As a journalist he has travelled for 40 years covering everything from the fall of the Berlin Wall to wars in the Middle East, and the Arab Spring. Mainly though, he has lived in Europe, Germany in particular. He believes NATO and the EU are the continent’s greatest achievements and essential to a liberal democratic world order. He also admires Angela Merkel.
He describes the rise of populist nationalism, the rising gap between rich and poor and a disenchantment with the main centrist governing parties in various countries as a serious danger.
Drozdiak clearly dislikes Marine Le Pen and also the illiberal nationalist governments of Hungary and Poland.
He deals with ten EU countries, a chapter for each, then three surrounding neighbours and America — developing his themes in a narrative populated by the most famous politicians of forty years, many of whom he clearly knows.
The book is undeniably well written by a journalist who has honed his craft. It is unencumbered by graphs and charts though stuffed with facts and statistics which he incorporates into the story. It is more readable than many worthier academic works, with stunning description and some astute character assessment.

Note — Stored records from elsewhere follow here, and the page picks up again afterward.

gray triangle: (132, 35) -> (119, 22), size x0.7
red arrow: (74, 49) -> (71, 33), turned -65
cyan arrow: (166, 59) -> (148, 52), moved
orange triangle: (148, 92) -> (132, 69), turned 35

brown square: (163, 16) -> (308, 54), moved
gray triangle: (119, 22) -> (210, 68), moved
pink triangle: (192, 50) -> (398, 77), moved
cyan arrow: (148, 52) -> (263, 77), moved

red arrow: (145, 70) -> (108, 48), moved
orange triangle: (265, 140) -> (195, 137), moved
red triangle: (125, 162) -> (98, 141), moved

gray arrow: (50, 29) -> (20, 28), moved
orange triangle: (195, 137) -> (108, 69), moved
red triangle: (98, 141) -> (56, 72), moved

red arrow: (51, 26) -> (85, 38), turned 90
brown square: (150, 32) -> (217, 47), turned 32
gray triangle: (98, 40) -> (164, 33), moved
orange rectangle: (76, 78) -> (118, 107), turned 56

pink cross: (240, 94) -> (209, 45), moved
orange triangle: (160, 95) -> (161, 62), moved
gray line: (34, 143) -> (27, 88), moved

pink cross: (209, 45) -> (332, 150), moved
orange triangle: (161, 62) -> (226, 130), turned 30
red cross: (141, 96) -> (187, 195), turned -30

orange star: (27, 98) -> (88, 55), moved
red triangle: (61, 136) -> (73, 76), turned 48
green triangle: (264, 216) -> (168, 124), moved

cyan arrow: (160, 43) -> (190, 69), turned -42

In terms of language, Le Pen and Golden Dawn are described as xenophobic or far right nationalists. The only Nazis are in WW2.
Refugees who have fled to Europe escaping wars are mentioned in several chapters and are seen by many as the threatening factor which will fuel a populist nationalism. They are variously described as “an enormous wave” a “tsunami”, “foreigners on rickety rafts besieging Europe” and with other similarly nasty expressions. Only in the chapter on Greece does he give some idea of the imprisonment in camps with dreadful hygiene and inadequate food and little clear future for people who have fled wars.
In contrast, politicians struggling with all this, particularly Merkel, are humanised with anecdotes, some admittedly amusing. Then there are “people” who are shocked by corruption or austerity, annoyed by Germany’s deflationary policies or “voters” who do not turn out often enough or who unreasonably blame politicians for unpopular but necessary policies.
While he makes frequent reference to high youth unemployment, the working class only briefly appears twice, once in France, criticised for being constantly on the streets complaining about government policies and then in Greece to be roundly denounced and blamed almost entirely for that country’s financial mess. This despite Drozdiak’s description of the huge yachts of rich tax dodgers off shore!
He worries about British exit from the EU leading to more countries leaving, perhaps Italy or Spain. And a potential second cold war with Russia or even a third world war.
While Drozdiak manages to describe in great detail many of Europe’s problems and indeed those of Trump’s America, he never provides any underlying explanation for all of them collectively and so of course has no idea for their solution.